A Place Further Than the Universe Episode 10
by Paul Jensen,
How would you rate episode 10 of
Place Further Than the Universe ?
The good news for our heroines is that they've finally arrived in Antarctica. The bad news is that getting there was the easy part. Their base of operations hasn't been used in years, and there's a mountain of work to be done before the expedition can get up and running. You'd think that would keep everyone too busy for any personal drama, but Yuzuki somehow finds enough spare time to have a crisis of confidence. After finding out that she'll be playing a recurring role in a TV drama when she gets back to Japan, the group's resident celebrity starts to wonder if the relationships she's formed with the other girls will remain after the expedition ends.
A Place Further Than the Universe does a nice job of making the arrival sequence interesting, at least for viewers who are curious about what it might be like to visit Antarctica. There's a nice balance between mundane details, like melting and filtering snow for fresh water, and reminders of how extraordinary this journey is, like the initial helicopter ride off of the ship. It almost feels like a sequence from Space Brothers, albeit with teenage girls instead of astronauts in their thirties. That comparison is a point in this show's favor for me, as Space Brothers is one of my gold standards for character dramas, especially ones that involve an extraordinary journey. That ability to make an unusual experience feel relatable will be more important than ever as future episodes venture out into the Antarctic wilderness.
As the grand tour wraps up, Yuzuki's friendship dilemma moves into the spotlight. This storyline sets up some solid moments of comedy, drawing from both Yuzuki's social ineptitude and the other girls' baffled reactions to her frantic attempts to formally define their relationships. The premise of having a character draw up a “friendship contract” is old hat, but it's executed well here, and I love the way Shirase shamelessly bails on Hinata when it comes time to explain how friendship works. All of this plays out against the backdrop of the crew's Christmas festivities, which creates an intriguing contrast; in the midst of a big celebration and a feeling of unity within the larger crew, Yuzuki's fear of ending up alone stands out all the more.

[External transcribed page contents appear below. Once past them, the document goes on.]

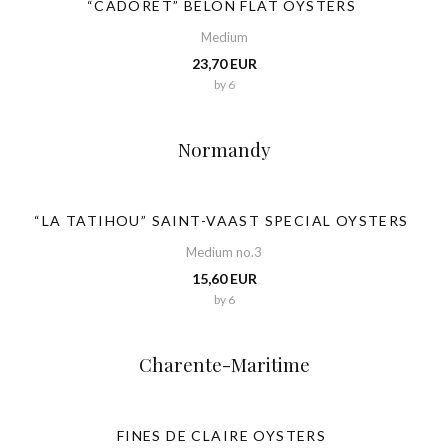
“CADORET” BELON FLAT OYSTERS
Medium
23,70 EUR
by 6
Normandy
“LA TATIHOU” SAINT-VAAST SPECIAL OYSTERS
Medium no.3
15,60 EUR
by 6
Charente-Maritime
FINES DE CLAIRE OYSTERS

While I like that basic setup, this episode starts to get clunky once it ventures into more dramatic and philosophical territory. Yuzuki's crisis of confidence isn't as compelling as some of the show's previous storylines, and part of the problem lies in how her upcoming TV role is presented. Because it's something that will happen after the girls get back to Japan, it ends up feeling too far removed from the rest of the story. The stakes are just too low to really draw the audience in; the bond between the heroines is strong enough that this situation doesn't pose a major threat, and it's not as if Yuzuki has to choose between staying in Antarctica and going home for the TV gig.
At the same time, the insights we get out of this conflict are too familiar to hit that slice-of-life sweet spot. The idea of friendship being harder to define than other kinds of relationships comes up all the time, often shows where the writing isn't strong enough to deliver anything more original. A Place Further Than the Universe is at its best when it digs a little deeper and finds a conclusion that's uniquely relevant to its characters, which it's been able to do numerous times throughout the season. Compared to the parting confrontation between Mari and Megumi or the conflicted dynamic between Gin and Shirase, this episode lacks that “eureka” moment where it feels like the series has touched on something special or important. It's perfectly adequate, but it falls short of the standard this show has set for itself.
When all is said and done, this episode boasts strong comedy and world building but is relatively light on drama and insight. With low stakes and a predictable conclusion, it never managed to grab my attention in the way I've come to expect from A Place Further Than the Universe. On the upside, there's still plenty of worthwhile content here, and the overall narrative is still moving in a promising direction. You know you're looking at a good series when a “B” rating qualifies as a low point.
A Place Further Than the Universe is currently streaming on Crunchyroll.